As a result of increasing modularity supporting a growing variety of use cases, the Intel MKL has been split into a large number of interdependent component libraries. Consequently, the traditional "-lmkl" link argument needs to be replaced by a complex arrangement of arguments depending on the actual requirements (e.g. Compiler version, architecture, default integer size, multithreading, MPI implementation).

As an aid to construct the correct command line for linking programs that use the MKL, Intel provides an online tool, the Intel Math Kernel Library (Intel MKL) Link Line Advisor". Usage of this tool is recommended for all uses of Intel MKL.

Hint for using the tool: if you change any of your choices, you may get incorrect results. So instead, hit the "Reset" button and start over again.

Observing resources used by your programs

Mach is a huge and tightly coupled system. Although the automatic creation of CPUsets by the batch system allows a moderate degree of containment of individual jobs, there are job activities that may massively impair operation of the entire system and need to be avoided at any rate.

Most of the malfunctions that can render the entire system unusable are caused by the following problems of user programs:

  • Trying to use more memory than allocated in the qsub command, leading to excessive page faults, and
  • starting more CPU-intensive threads than specified in the qsub command, leading to process/thread contention.

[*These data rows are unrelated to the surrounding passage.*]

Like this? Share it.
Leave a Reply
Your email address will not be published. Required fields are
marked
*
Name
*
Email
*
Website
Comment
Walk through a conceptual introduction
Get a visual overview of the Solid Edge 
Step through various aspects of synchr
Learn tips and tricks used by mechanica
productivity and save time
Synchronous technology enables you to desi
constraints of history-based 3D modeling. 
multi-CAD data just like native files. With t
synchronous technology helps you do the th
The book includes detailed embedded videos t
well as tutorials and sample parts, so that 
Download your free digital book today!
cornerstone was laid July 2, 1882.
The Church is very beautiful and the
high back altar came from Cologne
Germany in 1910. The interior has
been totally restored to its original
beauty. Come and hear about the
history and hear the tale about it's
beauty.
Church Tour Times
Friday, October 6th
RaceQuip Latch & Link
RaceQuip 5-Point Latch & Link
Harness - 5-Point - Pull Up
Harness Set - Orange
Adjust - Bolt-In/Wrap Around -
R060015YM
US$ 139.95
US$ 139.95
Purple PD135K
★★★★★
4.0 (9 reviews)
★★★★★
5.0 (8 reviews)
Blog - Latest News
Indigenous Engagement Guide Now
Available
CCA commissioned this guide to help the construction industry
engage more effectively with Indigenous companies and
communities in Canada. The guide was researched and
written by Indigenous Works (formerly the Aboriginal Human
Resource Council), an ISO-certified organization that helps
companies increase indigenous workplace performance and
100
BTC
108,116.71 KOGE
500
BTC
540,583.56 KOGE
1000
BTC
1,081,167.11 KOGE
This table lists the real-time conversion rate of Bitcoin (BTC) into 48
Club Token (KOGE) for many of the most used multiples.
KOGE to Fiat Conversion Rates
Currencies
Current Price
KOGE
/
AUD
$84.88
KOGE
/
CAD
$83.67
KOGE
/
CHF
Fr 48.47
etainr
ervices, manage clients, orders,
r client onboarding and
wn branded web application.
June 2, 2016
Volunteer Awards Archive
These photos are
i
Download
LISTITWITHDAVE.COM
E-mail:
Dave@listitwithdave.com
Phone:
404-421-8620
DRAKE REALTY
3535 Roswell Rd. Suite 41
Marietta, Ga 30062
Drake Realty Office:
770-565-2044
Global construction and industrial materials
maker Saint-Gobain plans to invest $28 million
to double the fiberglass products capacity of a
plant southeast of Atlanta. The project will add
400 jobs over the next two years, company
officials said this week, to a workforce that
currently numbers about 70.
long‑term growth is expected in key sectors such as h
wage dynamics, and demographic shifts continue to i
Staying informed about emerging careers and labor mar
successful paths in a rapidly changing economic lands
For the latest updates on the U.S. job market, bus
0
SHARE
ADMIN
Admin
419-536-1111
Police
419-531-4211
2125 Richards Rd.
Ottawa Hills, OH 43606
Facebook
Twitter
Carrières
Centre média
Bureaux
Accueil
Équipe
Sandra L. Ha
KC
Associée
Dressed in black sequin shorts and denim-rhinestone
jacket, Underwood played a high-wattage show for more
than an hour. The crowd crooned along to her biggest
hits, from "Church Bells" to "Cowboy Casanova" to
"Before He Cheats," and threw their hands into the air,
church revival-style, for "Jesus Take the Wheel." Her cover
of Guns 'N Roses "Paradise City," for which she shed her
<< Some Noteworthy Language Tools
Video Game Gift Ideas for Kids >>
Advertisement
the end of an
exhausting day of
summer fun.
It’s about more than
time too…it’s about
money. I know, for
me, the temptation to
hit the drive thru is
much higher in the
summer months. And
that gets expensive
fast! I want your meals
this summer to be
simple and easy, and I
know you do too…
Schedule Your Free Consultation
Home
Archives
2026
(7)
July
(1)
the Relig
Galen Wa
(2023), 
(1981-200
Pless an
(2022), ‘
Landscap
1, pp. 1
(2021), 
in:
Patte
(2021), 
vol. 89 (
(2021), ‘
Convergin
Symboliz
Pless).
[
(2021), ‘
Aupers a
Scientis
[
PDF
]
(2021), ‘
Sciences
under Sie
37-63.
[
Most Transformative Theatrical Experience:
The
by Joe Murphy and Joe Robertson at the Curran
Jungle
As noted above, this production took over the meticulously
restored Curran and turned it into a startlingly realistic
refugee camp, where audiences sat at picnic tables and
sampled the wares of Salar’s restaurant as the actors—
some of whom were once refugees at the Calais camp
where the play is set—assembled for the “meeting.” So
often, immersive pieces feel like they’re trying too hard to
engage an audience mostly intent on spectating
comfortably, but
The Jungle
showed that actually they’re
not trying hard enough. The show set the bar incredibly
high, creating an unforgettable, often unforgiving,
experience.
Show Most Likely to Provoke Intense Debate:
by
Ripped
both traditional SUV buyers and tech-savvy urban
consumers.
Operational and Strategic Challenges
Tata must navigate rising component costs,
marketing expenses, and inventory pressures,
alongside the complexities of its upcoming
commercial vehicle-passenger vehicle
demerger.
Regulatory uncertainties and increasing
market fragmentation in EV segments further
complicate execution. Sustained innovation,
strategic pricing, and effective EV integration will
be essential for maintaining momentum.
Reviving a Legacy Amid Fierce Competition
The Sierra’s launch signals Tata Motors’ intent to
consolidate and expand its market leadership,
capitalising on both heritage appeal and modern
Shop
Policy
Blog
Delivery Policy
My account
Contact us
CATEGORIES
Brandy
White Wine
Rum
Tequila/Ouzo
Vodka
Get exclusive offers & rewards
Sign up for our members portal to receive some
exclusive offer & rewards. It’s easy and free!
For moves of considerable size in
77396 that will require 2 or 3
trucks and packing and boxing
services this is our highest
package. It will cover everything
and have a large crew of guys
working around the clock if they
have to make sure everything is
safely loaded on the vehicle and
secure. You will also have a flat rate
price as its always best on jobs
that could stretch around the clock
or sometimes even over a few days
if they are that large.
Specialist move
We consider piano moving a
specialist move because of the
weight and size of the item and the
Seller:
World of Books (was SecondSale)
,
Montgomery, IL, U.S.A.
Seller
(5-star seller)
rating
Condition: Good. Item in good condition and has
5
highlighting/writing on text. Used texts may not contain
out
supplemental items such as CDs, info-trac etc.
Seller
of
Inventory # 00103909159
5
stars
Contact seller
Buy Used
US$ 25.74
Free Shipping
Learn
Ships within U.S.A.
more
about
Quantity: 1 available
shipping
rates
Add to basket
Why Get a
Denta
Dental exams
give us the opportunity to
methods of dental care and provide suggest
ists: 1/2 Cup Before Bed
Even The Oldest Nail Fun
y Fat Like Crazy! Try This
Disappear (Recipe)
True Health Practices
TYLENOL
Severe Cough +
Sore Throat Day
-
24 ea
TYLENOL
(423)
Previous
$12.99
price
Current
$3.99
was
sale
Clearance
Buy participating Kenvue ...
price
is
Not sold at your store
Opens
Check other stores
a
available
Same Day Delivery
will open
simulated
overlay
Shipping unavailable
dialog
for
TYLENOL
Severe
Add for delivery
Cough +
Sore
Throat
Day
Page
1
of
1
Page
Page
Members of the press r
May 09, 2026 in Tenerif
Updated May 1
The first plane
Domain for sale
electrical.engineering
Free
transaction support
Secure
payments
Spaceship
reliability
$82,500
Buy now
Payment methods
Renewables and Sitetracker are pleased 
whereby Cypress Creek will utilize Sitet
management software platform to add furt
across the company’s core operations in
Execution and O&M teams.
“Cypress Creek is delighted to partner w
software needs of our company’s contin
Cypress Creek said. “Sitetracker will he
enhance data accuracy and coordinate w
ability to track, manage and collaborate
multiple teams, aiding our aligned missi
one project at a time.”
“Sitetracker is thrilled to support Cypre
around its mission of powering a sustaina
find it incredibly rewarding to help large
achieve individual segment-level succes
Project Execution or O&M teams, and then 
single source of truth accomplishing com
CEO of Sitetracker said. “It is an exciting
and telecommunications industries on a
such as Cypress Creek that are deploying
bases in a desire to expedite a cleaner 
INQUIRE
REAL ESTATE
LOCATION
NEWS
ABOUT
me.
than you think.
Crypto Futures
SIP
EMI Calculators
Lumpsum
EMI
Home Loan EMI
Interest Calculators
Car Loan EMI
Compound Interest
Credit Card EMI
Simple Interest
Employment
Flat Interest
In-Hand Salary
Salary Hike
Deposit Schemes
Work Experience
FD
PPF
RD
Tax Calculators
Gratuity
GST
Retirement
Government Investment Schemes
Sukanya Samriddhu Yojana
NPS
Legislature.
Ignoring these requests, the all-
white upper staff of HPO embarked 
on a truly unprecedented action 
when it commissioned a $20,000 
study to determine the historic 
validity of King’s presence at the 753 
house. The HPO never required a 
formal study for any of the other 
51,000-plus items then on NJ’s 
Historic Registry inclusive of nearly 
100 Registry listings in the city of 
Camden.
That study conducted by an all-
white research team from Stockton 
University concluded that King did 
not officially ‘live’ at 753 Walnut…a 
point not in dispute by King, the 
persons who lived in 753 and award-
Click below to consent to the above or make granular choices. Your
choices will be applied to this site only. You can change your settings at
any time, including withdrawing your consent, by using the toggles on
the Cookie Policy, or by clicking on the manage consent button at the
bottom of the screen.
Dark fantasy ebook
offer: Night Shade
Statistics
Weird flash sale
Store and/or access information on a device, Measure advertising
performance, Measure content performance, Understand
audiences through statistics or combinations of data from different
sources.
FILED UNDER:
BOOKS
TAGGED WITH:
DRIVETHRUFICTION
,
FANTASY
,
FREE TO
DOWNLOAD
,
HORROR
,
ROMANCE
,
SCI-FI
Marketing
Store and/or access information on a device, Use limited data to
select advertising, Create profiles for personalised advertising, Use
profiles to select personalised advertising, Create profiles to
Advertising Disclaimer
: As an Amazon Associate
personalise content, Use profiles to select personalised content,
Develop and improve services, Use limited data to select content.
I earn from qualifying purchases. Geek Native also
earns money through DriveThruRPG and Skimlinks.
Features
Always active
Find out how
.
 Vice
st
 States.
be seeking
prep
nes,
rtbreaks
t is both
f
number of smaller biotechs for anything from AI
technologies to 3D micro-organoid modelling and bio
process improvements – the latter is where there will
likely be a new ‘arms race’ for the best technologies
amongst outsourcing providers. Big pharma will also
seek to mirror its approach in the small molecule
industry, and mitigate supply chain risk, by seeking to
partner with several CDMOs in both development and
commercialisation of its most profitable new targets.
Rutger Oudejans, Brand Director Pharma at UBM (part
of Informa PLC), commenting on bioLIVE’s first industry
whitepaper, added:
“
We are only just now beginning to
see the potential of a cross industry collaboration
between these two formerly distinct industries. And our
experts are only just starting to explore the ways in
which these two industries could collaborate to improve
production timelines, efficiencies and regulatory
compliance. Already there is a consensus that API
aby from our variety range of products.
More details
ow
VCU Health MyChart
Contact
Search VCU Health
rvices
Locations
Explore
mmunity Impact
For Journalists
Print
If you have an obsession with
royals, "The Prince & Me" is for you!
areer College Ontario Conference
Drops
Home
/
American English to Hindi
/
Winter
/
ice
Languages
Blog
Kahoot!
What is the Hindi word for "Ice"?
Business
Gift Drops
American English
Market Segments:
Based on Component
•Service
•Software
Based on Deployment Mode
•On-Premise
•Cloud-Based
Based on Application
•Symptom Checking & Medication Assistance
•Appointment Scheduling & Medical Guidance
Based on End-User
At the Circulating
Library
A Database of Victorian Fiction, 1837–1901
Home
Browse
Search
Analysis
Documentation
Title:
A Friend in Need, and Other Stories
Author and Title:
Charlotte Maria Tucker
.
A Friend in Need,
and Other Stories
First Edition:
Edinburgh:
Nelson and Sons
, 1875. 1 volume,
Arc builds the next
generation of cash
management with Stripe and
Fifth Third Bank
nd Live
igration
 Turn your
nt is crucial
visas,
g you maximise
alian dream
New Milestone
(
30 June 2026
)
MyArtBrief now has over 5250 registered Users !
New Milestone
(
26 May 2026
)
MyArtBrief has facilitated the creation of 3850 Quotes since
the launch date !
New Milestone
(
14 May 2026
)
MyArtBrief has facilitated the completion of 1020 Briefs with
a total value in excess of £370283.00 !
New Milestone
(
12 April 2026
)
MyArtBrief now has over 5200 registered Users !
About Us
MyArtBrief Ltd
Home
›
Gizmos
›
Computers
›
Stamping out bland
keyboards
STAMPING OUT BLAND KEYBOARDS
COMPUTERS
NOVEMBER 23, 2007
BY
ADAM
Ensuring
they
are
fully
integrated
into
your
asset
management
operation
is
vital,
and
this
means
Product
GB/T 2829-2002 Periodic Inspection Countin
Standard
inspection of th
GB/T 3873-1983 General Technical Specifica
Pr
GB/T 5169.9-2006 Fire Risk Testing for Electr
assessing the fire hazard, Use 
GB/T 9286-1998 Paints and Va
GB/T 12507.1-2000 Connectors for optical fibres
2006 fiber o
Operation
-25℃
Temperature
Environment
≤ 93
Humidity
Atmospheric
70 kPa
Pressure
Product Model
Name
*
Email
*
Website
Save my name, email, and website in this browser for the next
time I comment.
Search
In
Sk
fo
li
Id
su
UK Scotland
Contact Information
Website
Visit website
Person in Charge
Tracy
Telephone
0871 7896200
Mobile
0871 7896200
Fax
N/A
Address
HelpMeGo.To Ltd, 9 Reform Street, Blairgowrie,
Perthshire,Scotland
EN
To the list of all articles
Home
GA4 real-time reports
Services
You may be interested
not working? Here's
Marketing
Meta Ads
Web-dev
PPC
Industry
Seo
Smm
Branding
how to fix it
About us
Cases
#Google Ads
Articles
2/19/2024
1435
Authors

Among other reasons for degraded performance are:

  • Underusage of requested resources due to imbalanced CPU-load or mismatch of CPU-set size and number of threads/processes,
  • Incorrect or missing CPU-placement of threads,
  • Usage of non-recommanded or incorrectly configured MPI implementations (e.g. using TCP/IP instead of shared memory for local communication).
  • Excessive I/O...

It is every user's responsibility to make sure that their programs operate within the limits they specified in their qsub-Commands. In addition to a good understanding of program behaviour, the following tools are helpful in controlling resource usage of your programs. Please closely observe resource usage of your jobs until you are sure that you fully understand your programs' usage patterns, in particular whenever the system appears to be sluggish or unresponsive.

Important Note: The tools ps, top, jkutop, and cpusetinfo described in this section access the /proc filesystem to gather information. E.g., a typical ps invocation will open four files in /proc per process, resulting in order of 100000 or more files being read and parsed in a typical load situation. So they consume a significant amount of system resources and are not suitable for continuous usage. Please use sparingly and to not forget to terminate top or jkutop when you are done watching your processes.

qstat

qstat -u $USER lists your queued and running jobs.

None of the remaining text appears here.